Wigmore S J, Fearon K C, Maingay J P, Lai P B, Ross J A
University Department of Surgery, Royal Infirmary of Edinburgh, United Kingdom.
Am J Physiol. 1997 Oct;273(4):E720-6. doi: 10.1152/ajpendo.1997.273.4.E720.
During the course of studies designed to identify the role of cytokines in the reprioritization of hepatic protein synthesis associated with cachexia we detected a hepatocyte-stimulating moiety in the supernatants of pancreatic cancer cells that was unrelated to interleukin (IL)-6. This study identifies that moiety as IL-8 and investigates the role of IL-8 in the induction of acute-phase protein production.
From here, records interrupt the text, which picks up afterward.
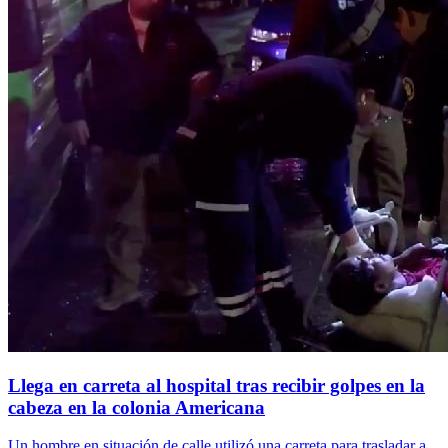
Llega en carreta al hospital tras recibir golpes en la
cabeza en la colonia Americana
Un hombre en situación de calle utilizó una carreta para trasladar a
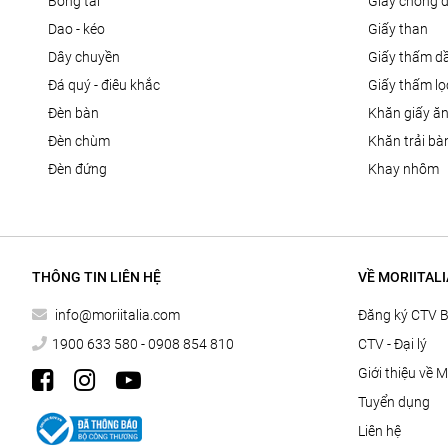
bông tai
giấy chống 
dao - kéo
giấy than
dây chuyền
giấy thấm d
đá quý - điêu khắc
giấy thấm l
đèn bàn
khăn giấy ă
đèn chùm
khăn trải bà
đèn đứng
khay nhôm
THÔNG TIN LIÊN HỆ
VỀ MORIITALI
info@moriitalia.com
Đăng ký CTV 
1900 633 580 - 0908 854 810
CTV - Đại lý
Giới thiệu về M
Tuyển dụng
Liên hệ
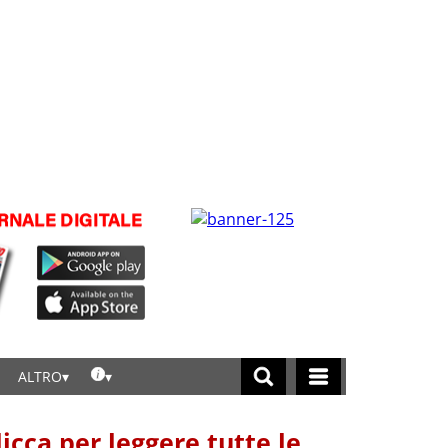
ALTRO
licca per leggere tutte le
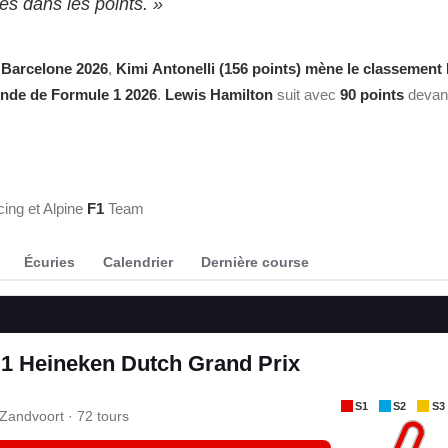
ées dans les points. »
 Barcelone 2026
,
Kimi
Antonelli (156 points) mène le
classement 
de de Formule 1 2026
.
Lewis Hamilton
suit avec
90
points
devan
ing et Alpine
F1
Team
Écuries
Calendrier
Dernière course
1 Heineken Dutch Grand Prix
S1
S2
S3
 Zandvoort · 72 tours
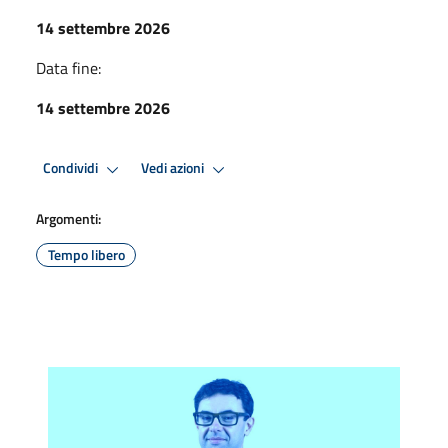
14 settembre 2026
Data fine:
14 settembre 2026
Condividi
Vedi azioni
Argomenti:
Tempo libero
The human pancreatic cancer cell line MIA PaCa-2 produced >1 ng/ml of IL-8 per 24 h, and supernatants from this cell line induced C-reactive protein (CRP) production from isolated human hepatocytes. Addition of neutralizing anti-human IL-8 antibody to such supernatants produced almost complete inhibition of CRP production. The addition of recombinant human IL-8 to hepatocytes resulted in a dose-dependent increase in CRP, alpha1-acid glycoprotein, and alpha1-antichymotrypsin production and a decrease in the production of transferrin and prealbumin. This study demonstrates that recombinant or tumor-derived IL-8 can modulate acute-phase protein production from isolated human hepatocytes and from human hepatoma cells.
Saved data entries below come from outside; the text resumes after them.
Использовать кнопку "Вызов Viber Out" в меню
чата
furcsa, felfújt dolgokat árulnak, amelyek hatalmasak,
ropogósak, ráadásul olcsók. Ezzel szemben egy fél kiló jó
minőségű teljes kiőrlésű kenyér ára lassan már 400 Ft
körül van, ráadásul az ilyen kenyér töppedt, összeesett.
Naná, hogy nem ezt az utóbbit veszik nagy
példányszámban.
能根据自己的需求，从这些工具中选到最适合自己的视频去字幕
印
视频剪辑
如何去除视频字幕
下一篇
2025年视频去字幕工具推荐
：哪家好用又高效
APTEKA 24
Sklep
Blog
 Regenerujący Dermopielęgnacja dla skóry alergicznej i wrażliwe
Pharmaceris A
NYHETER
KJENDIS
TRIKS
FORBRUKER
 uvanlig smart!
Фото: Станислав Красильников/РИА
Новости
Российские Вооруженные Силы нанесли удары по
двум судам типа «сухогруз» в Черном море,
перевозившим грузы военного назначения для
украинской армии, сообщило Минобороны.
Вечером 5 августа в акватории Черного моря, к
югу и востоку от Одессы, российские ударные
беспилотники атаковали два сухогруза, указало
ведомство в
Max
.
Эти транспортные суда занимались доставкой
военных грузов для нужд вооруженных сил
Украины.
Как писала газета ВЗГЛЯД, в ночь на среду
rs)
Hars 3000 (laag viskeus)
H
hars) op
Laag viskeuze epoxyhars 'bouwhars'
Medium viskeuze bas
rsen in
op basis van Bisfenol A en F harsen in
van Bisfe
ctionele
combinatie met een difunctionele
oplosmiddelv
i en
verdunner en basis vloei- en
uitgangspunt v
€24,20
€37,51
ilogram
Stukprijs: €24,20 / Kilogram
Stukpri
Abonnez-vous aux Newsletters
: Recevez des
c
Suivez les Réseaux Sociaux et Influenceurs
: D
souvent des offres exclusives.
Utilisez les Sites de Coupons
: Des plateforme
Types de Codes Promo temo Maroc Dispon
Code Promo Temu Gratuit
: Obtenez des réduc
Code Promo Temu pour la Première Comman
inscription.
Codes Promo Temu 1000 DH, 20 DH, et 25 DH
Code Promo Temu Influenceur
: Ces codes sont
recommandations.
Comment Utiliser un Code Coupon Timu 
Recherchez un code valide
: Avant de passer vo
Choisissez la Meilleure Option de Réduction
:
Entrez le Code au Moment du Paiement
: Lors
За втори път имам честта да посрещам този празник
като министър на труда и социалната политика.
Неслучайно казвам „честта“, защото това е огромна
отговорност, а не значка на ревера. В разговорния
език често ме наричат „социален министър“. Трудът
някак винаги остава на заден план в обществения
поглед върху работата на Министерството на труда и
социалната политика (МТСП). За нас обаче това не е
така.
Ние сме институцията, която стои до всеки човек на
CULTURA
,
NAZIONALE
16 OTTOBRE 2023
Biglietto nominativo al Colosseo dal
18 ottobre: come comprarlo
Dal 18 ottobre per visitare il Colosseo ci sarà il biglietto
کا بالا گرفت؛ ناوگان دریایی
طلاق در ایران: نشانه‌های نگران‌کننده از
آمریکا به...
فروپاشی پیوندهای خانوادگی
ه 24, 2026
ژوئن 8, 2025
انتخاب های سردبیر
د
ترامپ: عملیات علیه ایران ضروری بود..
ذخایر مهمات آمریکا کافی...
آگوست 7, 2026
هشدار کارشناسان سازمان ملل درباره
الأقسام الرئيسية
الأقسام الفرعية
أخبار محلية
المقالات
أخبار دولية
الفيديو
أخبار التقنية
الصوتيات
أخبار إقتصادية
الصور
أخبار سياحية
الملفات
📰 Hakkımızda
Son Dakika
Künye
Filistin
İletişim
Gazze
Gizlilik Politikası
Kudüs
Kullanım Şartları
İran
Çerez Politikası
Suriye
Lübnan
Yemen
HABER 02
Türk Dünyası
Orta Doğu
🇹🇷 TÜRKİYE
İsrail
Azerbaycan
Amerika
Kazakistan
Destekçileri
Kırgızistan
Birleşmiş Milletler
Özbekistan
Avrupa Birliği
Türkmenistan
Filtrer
在旨在确定细胞因子在恶病质相关的肝脏蛋白质合成重新排序中的作用的研究过程中,我们在胰腺癌细胞的上清液中检测到一种与白细胞介素(IL)-6无关的肝细胞刺激成分。本研究确定该成分是IL-8,并研究了IL-8在诱导急性期蛋白产生中的作用。人胰腺癌细胞系MIA PaCa-2每24小时产生>1 ng/ml的IL-8,该细胞系的上清液可诱导分离的人肝细胞产生C反应蛋白(CRP)。向此类上清液中加入中和性抗人IL-8抗体几乎完全抑制了CRP的产生。向肝细胞中添加重组人IL-8导致CRP、α1-酸性糖蛋白和α1-抗糜蛋白酶的产生呈剂量依赖性增加,而转铁蛋白和前白蛋白的产生减少。本研究表明,重组或肿瘤来源的IL-8可调节分离的人肝细胞和人肝癌细胞的急性期蛋白产生。